- Work instruction:
Print each record below character for character.

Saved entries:
[Start of section]

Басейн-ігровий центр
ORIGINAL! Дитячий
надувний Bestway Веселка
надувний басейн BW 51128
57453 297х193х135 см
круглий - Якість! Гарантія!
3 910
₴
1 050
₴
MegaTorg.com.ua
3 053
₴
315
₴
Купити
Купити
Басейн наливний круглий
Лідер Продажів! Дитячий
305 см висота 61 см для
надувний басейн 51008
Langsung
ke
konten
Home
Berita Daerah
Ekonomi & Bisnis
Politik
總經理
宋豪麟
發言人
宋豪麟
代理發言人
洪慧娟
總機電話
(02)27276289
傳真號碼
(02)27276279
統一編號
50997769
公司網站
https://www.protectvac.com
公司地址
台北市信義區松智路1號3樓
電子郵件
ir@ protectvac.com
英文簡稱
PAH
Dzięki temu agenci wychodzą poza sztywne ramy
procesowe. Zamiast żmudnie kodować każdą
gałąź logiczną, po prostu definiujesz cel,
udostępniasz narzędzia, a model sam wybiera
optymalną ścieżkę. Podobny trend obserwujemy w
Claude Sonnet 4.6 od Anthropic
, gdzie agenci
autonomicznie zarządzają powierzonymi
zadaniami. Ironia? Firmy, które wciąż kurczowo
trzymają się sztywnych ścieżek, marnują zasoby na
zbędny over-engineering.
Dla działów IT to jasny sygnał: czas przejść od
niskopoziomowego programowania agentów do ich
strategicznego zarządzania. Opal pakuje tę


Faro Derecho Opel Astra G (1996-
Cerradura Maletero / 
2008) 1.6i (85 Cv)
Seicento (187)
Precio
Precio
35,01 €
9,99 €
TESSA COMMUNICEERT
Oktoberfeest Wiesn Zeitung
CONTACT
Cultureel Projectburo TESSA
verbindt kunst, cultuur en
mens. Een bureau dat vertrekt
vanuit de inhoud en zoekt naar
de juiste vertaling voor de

[End of section]

- Solution for this task:
Басейн-ігровий центр
ORIGINAL! Дитячий
надувний Bestway Веселка
надувний басейн BW 51128
57453 297х193х135 см
круглий - Якість! Гарантія!
3 910
₴
1 050
₴
MegaTorg.com.ua
3 053
₴
315
₴
Купити
Купити
Басейн наливний круглий
Лідер Продажів! Дитячий
305 см висота 61 см для
надувний басейн 51008
Langsung
ke
konten
Home
Berita Daerah
Ekonomi & Bisnis
Politik
總經理
宋豪麟
發言人
宋豪麟
代理發言人
洪慧娟
總機電話
(02)27276289
傳真號碼
(02)27276279
統一編號
50997769
公司網站
https://www.protectvac.com
公司地址
台北市信義區松智路1號3樓
電子郵件
ir@ protectvac.com
英文簡稱
PAH
Dzięki temu agenci wychodzą poza sztywne ramy
procesowe. Zamiast żmudnie kodować każdą
gałąź logiczną, po prostu definiujesz cel,
udostępniasz narzędzia, a model sam wybiera
optymalną ścieżkę. Podobny trend obserwujemy w
Claude Sonnet 4.6 od Anthropic
, gdzie agenci
autonomicznie zarządzają powierzonymi
zadaniami. Ironia? Firmy, które wciąż kurczowo
trzymają się sztywnych ścieżek, marnują zasoby na
zbędny over-engineering.
Dla działów IT to jasny sygnał: czas przejść od
niskopoziomowego programowania agentów do ich
strategicznego zarządzania. Opal pakuje tę


Faro Derecho Opel Astra G (1996-
Cerradura Maletero / 
2008) 1.6i (85 Cv)
Seicento (187)
Precio
Precio
35,01 €
9,99 €
TESSA COMMUNICEERT
Oktoberfeest Wiesn Zeitung
CONTACT
Cultureel Projectburo TESSA
verbindt kunst, cultuur en
mens. Een bureau dat vertrekt
vanuit de inhoud en zoekt naar
de juiste vertaling voor de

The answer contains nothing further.